Example 1.1-e: Writing Numbers In Standard Form Given their Word Form

Write the following numbers in standard form:

  1. Two hundred five

  2. Six thousand, four

  3. Thirty-five thousand, eight hundred twenty-five

  4. Eight hundred thousand, five

  5. Two million, three hundred forty-two thousand, six hundred seventeen

  6. Half of a million

  7. One-quarter of a billion

Solution

  1. Two hundred five

    205

  2. Six thousand, four

    6,004

  3. Thirty-five thousand, eight hundred twenty-five

    35,825

  4. Eight hundred thousand, five

    800,005

  5. Two million, three hundred forty-two thousand, six hundred seventeen

    2,342,617

  6. Half of a million

    \(\displaystyle{\frac{1,000,000}{2} = 500,000}\)

  7. One-quarter of a billion

    \(\displaystyle{\frac{1,000,000,000}{4} = 250,000,000}\)

Representing Whole Numbers on a Number Line

Whole numbers can be represented graphically as a point on a horizontal line, called the number line, as shown below

The arrowhead at the end shows that the line continues indefinitely in that direction.

Number Line

The smallest whole number is zero (0).

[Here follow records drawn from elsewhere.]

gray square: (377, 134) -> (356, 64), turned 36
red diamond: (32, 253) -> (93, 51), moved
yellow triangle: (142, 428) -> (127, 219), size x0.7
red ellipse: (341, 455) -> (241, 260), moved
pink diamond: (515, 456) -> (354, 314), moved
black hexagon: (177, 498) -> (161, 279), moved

It is not possible to find the largest whole number because for any given number, there will always be another number greater than that number.

Writing numbers on a number line helps in comparing and identifying numbers that are smaller or larger than other numbers. Numbers that lie to the left of a number on the number line are less than (i.e., smaller than) that number, and numbers that lie to the right of a number on the number line are greater than (i.e., larger than) that number.

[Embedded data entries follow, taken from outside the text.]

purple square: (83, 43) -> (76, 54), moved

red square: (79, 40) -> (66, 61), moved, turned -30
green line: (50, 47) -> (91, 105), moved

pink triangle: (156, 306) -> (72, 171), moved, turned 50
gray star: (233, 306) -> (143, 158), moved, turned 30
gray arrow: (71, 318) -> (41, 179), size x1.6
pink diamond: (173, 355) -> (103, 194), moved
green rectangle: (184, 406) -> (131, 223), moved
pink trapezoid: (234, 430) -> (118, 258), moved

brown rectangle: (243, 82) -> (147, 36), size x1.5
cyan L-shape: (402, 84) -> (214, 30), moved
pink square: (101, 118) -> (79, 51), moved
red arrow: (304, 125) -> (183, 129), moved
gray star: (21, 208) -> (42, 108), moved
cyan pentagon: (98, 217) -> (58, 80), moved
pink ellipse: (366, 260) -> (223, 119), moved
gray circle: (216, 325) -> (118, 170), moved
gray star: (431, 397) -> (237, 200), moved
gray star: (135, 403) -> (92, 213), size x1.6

• 6 is greater than 2 (or 2 is less than 6).

Number Line for 6 and 2

• 5 is less than 7 (or 7 is greater than 5).

Number Line for 5 and 7

The signs used to show the relative position of two numbers (or quantities) are:


Example 1.1-f: Plotting Numbers on a Number Line and Using Signs to Show the Relative Positions of the Numbers

Plot the following numbers on a number line and place the correct sign of inequality, ‘>’ or ‘<’, in the space between the numbers.

  1.   7 11

  2.   7   5

  3. 11   5

  4.   5 12

  5.   3   5

  6. 12 11

Solution

Example 1.1-f Number Line
  1. 7 < 11

  2. 7 > 5

  3. 11 > 5

  4. 5 < 12

  5. 3 < 5

  6. 12 > 11


Example 1.1-g: Writing a Statement to Represent ‘>’ or ‘<’

Write statements using the words “greater than” or “less than” for the following expressions:

  1. 24 > 22

  2. 36 < 39

  3. 9 > 0

  4. 0 < 5

Solution

  1. 24 > 22

    24 is greater than 22, or 22 is less than 24.

  2. 36 < 39

    36 is less than 39, or 39 is greater than 36.

  3. 9 > 0

    9 is greater than 0, or 0 is less than 9.

  4. 0 < 5

    0 is less than 5, or 5 is greater than 0.

Rounding Whole Numbers

Rounding numbers makes them easier to work with and easier to remember. Rounding changes some of the digits in a number but keeps its value close to the original. It is used in reporting large quantities or values that change often, such as population, income, expenses, etc.

For example, the population of Canada is approximately 37 million, or Henry’s car expense for this month is approximately $700.

Rounding numbers also makes arithmetic operations faster and easier, especially when determining the exact answer is not required.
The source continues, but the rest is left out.